Agents Playbook
Pillars/Security

Secrets-Leak Post-Mortem Playbook

When a secret leaks — git history, log, screenshot, public artefact — what to do, in what order, within what timeline.

Secrets-Leak Post-Mortem Playbook

When a secret leaks — git history, log, screenshot, public artefact — what to do, in what order, within what timeline.

TL;DR (human)

A leaked secret is compromised the moment it touches a public channel. Assume worst case. Rotate immediately; revoke aggressively; investigate scope; communicate honestly; close the gap that allowed the leak. Speed beats completeness — a half-rotation in 10 minutes is better than full rotation in 4 hours.

For agents

Trigger — what counts as a leak

ChannelTreat as leaked?
Pushed to a public repoYes
Pushed to a private repo viewable by > 1 personYes (treat as leaked)
In a CI log accessible to broader audienceYes
In a screenshot shared on chat / ticket / forumYes
In a stack trace returned to end usersYes
In an error log readable by support teamYes (depends on policy)
Committed locally but never pushedNo (still rotate; cheap insurance)
Found by a scanner, surface unknownTreat as leaked

When in doubt: treat as leaked. The cost of rotation is small; the cost of dismissing a real leak is huge.

Severity ladder

SevTriggerFirst-response time
SEV-1Production secret (prod DB password, payment processor key, signing key, sealer key) leaked publicly≤ 15 min
SEV-2Production secret leaked to a small audience (internal Slack, private repo with > 5 viewers)≤ 1 h
SEV-3Non-prod secret (staging, dev) leaked≤ 24 h
SEV-4Suspected-leak with low confidenceInvestigate first; rotate if confirmed

Use the on-call paging path (per on-call-rotation-pattern.md) for SEV-1/2.

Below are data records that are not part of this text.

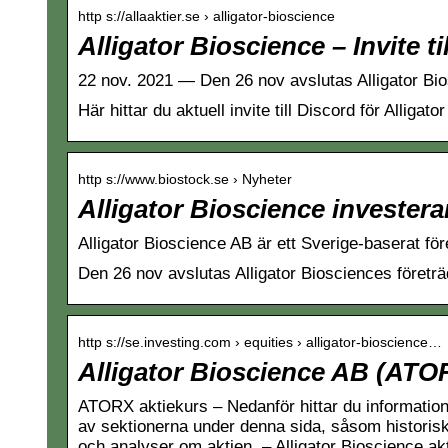
http s://allaaktier.se › alligator-bioscience
Alligator Bioscience – Invite 
22 nov. 2021 — Den 26 nov avslutas Alligator Bi
Här hittar du aktuell invite till Discord för Alli
http s://www.biostock.se › Nyheter
Alligator Bioscience investerar
Alligator Bioscience AB är ett Sverige-baserat fö
Den 26 nov avslutas Alligator Biosciences företr
http s://se.investing.com › equities › alligator-bioscience…
Alligator Bioscience AB (ATO
ATORX aktiekurs – Nedanför hittar du information o
av sektionerna under denna sida, såsom historisk
och analyser om aktien. – Alligator Bioscience ak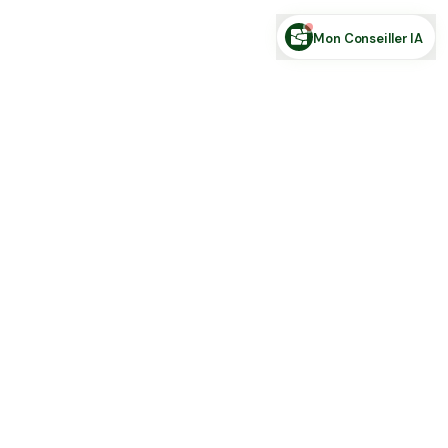
Mon Conseiller IA
Toute l'actu Place des Terres, par mail
Nouvelles annonces et les nouveautés de la plateforme.
S'inscrire
J'accepte de recevoir la newsletter et la
Politique de Confidentialité
.
Place des terres
Achetez, vendez et louez en direct : terres agricoles, forêts,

The minute-by-minute response (SEV-1)

Minute 0–5: Confirm + rotate

  1. Confirm the leak: which secret, where exposed, when first exposed.
  2. Rotate the secret immediately. New value in the vault; old value flagged revoked.
  3. Push the new value to all consumers (deploys / restarts as needed).
  4. The old secret is now inert; even if attackers have it, it cannot authenticate.

This is the highest-leverage 5 minutes. Everything else can wait; this cannot.

Minute 5–20: Contain blast radius

  1. Revoke at the issuer (not just the vault):
    • API key: call the provider's revoke endpoint.
    • OAuth token: revoke via provider OAuth admin.
    • Signing key: publish revocation; rotate signed artefacts.
    • DB password: alter user; flush sessions.
  2. Block the channel: delete the public commit / log / chat message. Note — deletion does not retroactively undo exposure; treat as leaked.
  3. Audit recent use of the secret: who used it, when, from where. Anomalies = possible attacker use.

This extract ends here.